§ MATERIAL SHOWN:
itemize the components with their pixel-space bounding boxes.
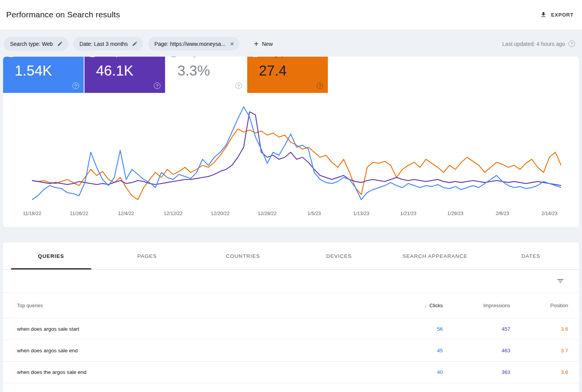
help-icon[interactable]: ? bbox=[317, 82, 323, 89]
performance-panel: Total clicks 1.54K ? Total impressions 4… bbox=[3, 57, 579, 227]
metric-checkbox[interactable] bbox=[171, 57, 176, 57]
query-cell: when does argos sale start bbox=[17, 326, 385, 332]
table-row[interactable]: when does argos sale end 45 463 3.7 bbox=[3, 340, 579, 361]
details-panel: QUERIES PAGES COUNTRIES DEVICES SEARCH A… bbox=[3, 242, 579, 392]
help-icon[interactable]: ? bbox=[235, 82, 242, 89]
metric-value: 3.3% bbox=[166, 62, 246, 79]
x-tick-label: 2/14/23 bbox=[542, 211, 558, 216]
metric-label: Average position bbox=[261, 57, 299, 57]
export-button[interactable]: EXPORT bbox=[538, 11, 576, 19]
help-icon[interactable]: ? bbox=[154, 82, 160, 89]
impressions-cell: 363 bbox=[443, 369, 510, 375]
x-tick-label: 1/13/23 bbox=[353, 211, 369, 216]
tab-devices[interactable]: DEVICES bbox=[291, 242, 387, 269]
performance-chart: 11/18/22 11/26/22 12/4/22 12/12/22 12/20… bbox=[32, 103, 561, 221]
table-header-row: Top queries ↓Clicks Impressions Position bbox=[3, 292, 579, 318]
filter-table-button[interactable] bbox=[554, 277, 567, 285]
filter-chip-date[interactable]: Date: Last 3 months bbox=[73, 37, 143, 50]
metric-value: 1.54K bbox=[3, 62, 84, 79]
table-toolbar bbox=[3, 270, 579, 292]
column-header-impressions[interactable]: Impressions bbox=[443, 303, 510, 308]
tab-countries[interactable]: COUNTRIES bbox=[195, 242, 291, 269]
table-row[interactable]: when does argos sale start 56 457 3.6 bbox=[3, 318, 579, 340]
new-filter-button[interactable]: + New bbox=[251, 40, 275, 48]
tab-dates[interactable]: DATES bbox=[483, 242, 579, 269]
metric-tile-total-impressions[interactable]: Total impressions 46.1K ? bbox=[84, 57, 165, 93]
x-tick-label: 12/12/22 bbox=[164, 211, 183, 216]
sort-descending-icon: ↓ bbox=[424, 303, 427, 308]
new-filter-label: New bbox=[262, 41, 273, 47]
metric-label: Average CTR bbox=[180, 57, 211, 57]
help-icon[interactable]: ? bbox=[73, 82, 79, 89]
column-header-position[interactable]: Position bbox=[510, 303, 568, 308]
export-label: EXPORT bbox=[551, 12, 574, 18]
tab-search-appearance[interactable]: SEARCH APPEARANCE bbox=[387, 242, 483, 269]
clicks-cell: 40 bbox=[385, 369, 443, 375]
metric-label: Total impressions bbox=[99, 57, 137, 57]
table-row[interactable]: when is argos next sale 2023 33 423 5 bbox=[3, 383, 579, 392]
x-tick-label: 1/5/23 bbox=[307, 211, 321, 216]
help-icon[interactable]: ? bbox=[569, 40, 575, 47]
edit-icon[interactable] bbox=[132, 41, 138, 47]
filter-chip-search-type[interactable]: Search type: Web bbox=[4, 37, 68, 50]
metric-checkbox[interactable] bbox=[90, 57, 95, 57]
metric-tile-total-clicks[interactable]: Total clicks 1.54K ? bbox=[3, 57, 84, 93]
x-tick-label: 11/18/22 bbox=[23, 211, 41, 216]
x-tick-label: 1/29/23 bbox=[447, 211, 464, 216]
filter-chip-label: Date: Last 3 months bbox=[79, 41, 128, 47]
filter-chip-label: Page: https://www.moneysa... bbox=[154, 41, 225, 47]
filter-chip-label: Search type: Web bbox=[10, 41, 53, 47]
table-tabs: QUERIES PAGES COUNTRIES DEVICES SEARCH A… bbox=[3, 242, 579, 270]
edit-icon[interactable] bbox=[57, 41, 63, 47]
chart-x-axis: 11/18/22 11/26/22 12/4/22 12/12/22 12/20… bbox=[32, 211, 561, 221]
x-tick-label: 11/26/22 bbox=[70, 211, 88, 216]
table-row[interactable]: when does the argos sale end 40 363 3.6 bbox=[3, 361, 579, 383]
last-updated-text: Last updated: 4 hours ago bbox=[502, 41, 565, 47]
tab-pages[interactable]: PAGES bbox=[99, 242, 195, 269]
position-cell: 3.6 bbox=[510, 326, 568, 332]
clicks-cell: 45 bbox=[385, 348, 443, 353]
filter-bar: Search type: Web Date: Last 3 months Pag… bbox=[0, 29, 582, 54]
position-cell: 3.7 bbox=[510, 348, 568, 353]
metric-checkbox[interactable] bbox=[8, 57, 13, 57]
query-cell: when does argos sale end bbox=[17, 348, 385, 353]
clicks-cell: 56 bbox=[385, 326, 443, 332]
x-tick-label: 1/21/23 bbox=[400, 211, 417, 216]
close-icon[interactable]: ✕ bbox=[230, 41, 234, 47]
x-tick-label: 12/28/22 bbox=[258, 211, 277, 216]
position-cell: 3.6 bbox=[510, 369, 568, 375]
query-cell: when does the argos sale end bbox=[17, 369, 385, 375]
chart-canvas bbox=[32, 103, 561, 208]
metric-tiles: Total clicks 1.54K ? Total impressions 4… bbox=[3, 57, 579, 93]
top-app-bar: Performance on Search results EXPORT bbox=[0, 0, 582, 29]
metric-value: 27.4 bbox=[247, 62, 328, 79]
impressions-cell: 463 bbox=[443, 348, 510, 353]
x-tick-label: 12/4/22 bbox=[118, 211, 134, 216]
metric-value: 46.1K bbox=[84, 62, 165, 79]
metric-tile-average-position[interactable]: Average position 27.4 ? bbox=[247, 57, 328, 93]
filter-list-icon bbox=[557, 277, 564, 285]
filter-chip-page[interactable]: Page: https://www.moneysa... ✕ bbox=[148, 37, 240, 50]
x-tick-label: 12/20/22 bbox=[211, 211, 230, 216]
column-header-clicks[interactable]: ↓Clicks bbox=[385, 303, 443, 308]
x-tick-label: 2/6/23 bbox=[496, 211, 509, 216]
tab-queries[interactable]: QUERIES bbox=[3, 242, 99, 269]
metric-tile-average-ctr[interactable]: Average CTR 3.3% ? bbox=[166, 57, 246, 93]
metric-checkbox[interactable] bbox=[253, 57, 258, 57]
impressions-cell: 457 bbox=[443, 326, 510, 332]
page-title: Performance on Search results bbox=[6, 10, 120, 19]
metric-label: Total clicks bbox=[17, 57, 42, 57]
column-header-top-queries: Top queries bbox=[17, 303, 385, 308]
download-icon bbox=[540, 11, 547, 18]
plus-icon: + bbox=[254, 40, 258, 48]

§ TASK GOAL: Go line by line through the material and count the lines holding the word "moneysa". State only the total.

§ WRITTEN ANSWER: 2